→ **Your objective**
All that should appear is the run of lines from the one containing "Kroeber added that" through the end of the records, each repeated exactly.

╔══

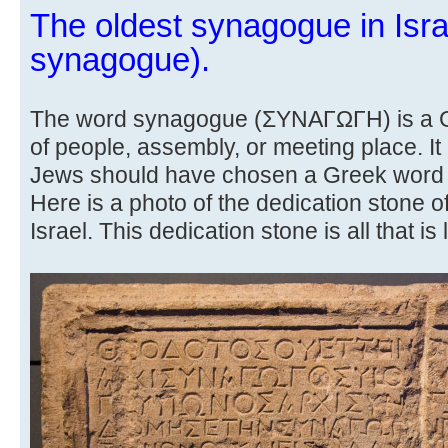
The oldest synagogue in Isra
synagogue).
The word synagogue (ΣΥΝΑΓΩΓΗ) is a Gr
of people, assembly, or meeting place. It
Jews should have chosen a Greek word 
Here is a photo of the dedication stone o
Israel. This dedication stone is all that is l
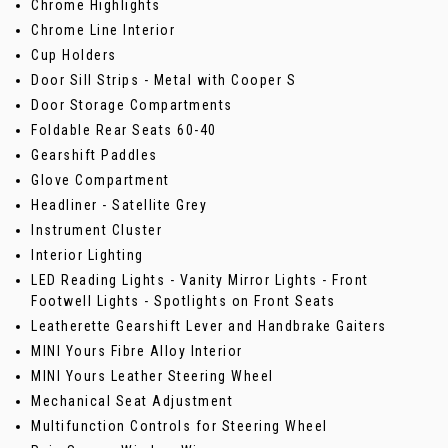
Chrome Highlights
Chrome Line Interior
Cup Holders
Door Sill Strips - Metal with Cooper S
Door Storage Compartments
Foldable Rear Seats 60-40
Gearshift Paddles
Glove Compartment
Headliner - Satellite Grey
Instrument Cluster
Interior Lighting
LED Reading Lights - Vanity Mirror Lights - Front
Footwell Lights - Spotlights on Front Seats
Leatherette Gearshift Lever and Handbrake Gaiters
MINI Yours Fibre Alloy Interior
MINI Yours Leather Steering Wheel
Mechanical Seat Adjustment
Multifunction Controls for Steering Wheel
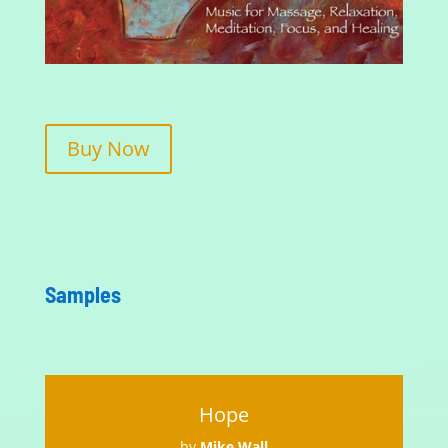
Buy Now
Samples
Hope
by
Mike Wall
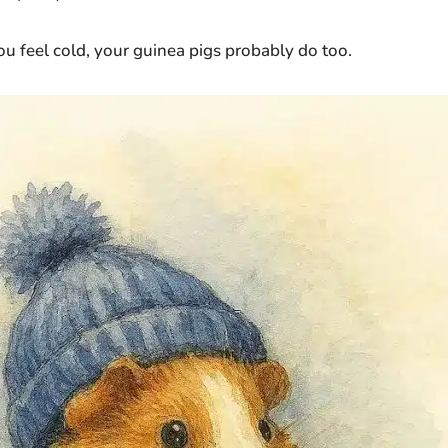
ou feel cold, your guinea pigs probably do too.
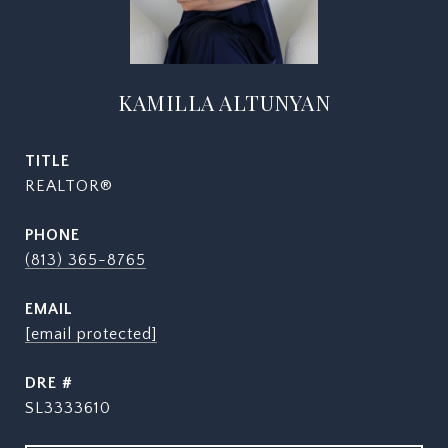
KAMILLA ALTUNYAN
TITLE
REALTOR®
PHONE
(813) 365-8765
EMAIL
[email protected]
DRE #
SL3333610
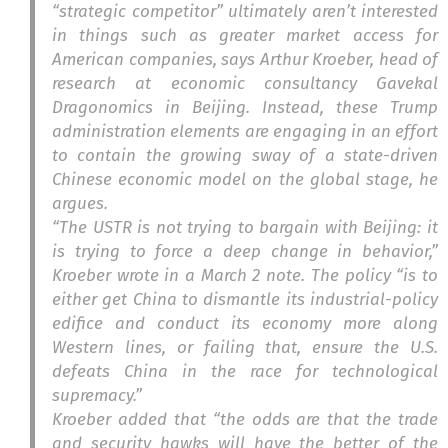
“strategic competitor” ultimately aren’t interested
in things such as greater market access for
American companies, says Arthur Kroeber, head of
research at economic consultancy Gavekal
Dragonomics in Beijing. Instead, these Trump
administration elements are engaging in an effort
to contain the growing sway of a state-driven
Chinese economic model on the global stage, he
argues.
“The USTR is not trying to bargain with Beijing: it
is trying to force a deep change in behavior,”
Kroeber wrote in a March 2 note. The policy “is to
either get China to dismantle its industrial-policy
edifice and conduct its economy more along
Western lines, or failing that, ensure the U.S.
defeats China in the race for technological
supremacy.”
Kroeber added that “the odds are that the trade
and security hawks will have the better of the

╚══

→ **Answer box**
Kroeber added that “the odds are that the trade
and security hawks will have the better of the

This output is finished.